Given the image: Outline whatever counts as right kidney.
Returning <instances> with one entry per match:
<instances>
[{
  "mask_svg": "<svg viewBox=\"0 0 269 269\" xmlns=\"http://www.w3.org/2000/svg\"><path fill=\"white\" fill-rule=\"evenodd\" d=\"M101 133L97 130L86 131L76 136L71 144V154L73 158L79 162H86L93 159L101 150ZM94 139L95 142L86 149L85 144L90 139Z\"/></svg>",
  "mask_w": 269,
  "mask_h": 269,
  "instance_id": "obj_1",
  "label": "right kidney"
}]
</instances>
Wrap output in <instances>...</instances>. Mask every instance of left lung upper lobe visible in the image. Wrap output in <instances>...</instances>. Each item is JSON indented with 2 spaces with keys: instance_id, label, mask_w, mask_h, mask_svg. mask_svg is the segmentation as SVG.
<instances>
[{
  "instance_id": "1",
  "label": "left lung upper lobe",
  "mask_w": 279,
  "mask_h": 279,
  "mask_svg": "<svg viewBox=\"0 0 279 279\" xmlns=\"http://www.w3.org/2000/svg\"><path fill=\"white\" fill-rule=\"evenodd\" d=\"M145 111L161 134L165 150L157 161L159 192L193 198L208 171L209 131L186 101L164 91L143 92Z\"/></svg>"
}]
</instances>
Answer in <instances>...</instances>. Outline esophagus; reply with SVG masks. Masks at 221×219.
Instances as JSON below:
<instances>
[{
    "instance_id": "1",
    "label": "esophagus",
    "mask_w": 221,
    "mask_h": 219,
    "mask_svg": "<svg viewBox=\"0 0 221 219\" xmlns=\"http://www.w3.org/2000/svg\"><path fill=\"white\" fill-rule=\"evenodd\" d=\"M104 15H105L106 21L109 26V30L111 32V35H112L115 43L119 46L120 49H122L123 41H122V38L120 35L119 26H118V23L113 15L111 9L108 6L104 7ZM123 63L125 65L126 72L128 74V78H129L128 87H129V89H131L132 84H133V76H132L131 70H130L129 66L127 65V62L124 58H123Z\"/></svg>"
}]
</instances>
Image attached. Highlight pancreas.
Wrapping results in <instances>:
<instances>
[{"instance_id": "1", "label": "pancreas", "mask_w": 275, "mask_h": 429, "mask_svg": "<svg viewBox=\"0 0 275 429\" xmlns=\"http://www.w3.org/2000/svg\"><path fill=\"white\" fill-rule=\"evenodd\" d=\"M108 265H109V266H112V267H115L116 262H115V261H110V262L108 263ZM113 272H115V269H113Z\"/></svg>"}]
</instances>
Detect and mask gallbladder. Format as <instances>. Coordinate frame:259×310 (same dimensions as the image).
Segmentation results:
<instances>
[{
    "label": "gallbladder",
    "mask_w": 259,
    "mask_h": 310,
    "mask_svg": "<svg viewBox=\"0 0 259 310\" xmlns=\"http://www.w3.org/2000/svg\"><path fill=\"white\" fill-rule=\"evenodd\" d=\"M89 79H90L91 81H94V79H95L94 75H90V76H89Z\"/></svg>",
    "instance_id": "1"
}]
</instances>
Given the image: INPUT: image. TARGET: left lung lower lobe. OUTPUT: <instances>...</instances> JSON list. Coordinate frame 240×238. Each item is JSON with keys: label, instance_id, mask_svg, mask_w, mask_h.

___

• **Problem to work on**
Please write out exactly the line containing "Detect and mask" and every line after it through the end of the records, nothing more.

• **Task output**
Detect and mask gallbladder. Format as <instances>. Coordinate frame:259×310 (same dimensions as the image).
Segmentation results:
<instances>
[{
    "label": "gallbladder",
    "mask_w": 259,
    "mask_h": 310,
    "mask_svg": "<svg viewBox=\"0 0 259 310\" xmlns=\"http://www.w3.org/2000/svg\"><path fill=\"white\" fill-rule=\"evenodd\" d=\"M89 79H90L91 81H94V79H95L94 75H90V76H89Z\"/></svg>",
    "instance_id": "1"
}]
</instances>
Given the image: INPUT: image. TARGET: left lung lower lobe. OUTPUT: <instances>...</instances> JSON list. Coordinate frame 240×238. Each item is JSON with keys: label, instance_id, mask_svg, mask_w, mask_h.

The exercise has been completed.